Global Prayer Times
Community · · 6 min read ·Global Prayer Times Editorial Team

The Ramadan Tent Project: How Open Iftars Welcomed Thousands Across the UK in 2025

In Ramadan 2025, the Ramadan Tent Project hosted free open iftars in London, Birmingham, Manchester, and Leeds — serving over 15,000 guests of every faith and background at public marquees beside major mosques and civic landmarks.

The Ramadan Tent Project is a UK charity that sets up large marquees beside mosques and public spaces each Ramadan and invites anyone — Muslim or not — to break the fast together. In Ramadan 2025, the project ran open iftars in at least eight British cities, with flagship tents in London (Regent's Park Mosque), Birmingham (Central Mosque), Manchester, Leeds, Bradford, and Glasgow. Organisers reported serving more than 15,000 meals across the month, with nightly attendance often exceeding 400 guests per site on weekends.

What happens at an open iftar

Each evening, volunteers arrive hours before Maghrib to prepare dates, water, fruit, and hot meals — often biryani, rice dishes, lentil soup, and bread sourced from local Muslim caterers and donated by restaurants. Guests are seated at long communal tables under heated marquees. A short welcome explains Ramadan and fasting; non-Muslim guests are invited to ask questions. At the adhan, everyone breaks the fast together.

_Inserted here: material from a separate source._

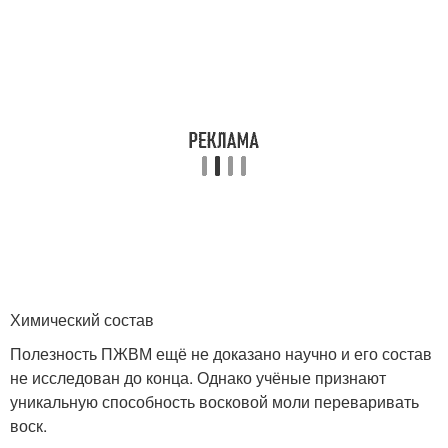
Химический состав
Полезность ПЖВМ ещё не доказано научно и его состав
не исследован до конца. Однако учёные признают
уникальную способность восковой моли переваривать
воск.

The Ramadan Tent Project deliberately keeps entry free and ungated. No registration is required. Families, students, office workers, tourists, and homeless guests sit side by side. In 2025, project coordinators noted a sharp rise in first-time non-Muslim visitors — teachers bringing school groups, NHS staff after shifts, and neighbours who had never visited a mosque before.

Volunteers and partners

The tents rely on hundreds of volunteers per city: university Islamic societies, mosque youth groups, corporate Ramadan giving programmes, and interfaith networks. In 2025, several City Council offices co-sponsored tents in Birmingham and Manchester, providing permits, security liaison, and waste management. Local supermarkets donated dry goods; Muslim-owned wholesalers supplied rice and oil at reduced cost.

Why open iftars matter

Open iftars turn Ramadan hospitality into a public good. For British Muslims, feeding others during the holy month is a spiritual duty; for guests unfamiliar with Islam, sharing a meal at sunset offers a warmer introduction than any brochure. Project founders describe the tent as a bridge — literally a covered space where difference is seated at the same table.

Whoever provides food for a fasting person to break his fast will have a reward like his, without diminishing his reward in the slightest.
— Jami at-Tirmidhi 807, graded Sahih

Ramadan 2025 confirmed what organisers have seen for a decade: when food is free, the queue is diverse, and the welcome is genuine, communities grow closer without a single sermon needing to convert anyone. The tent comes down after Eid, but the friendships and school partnerships often continue year-round.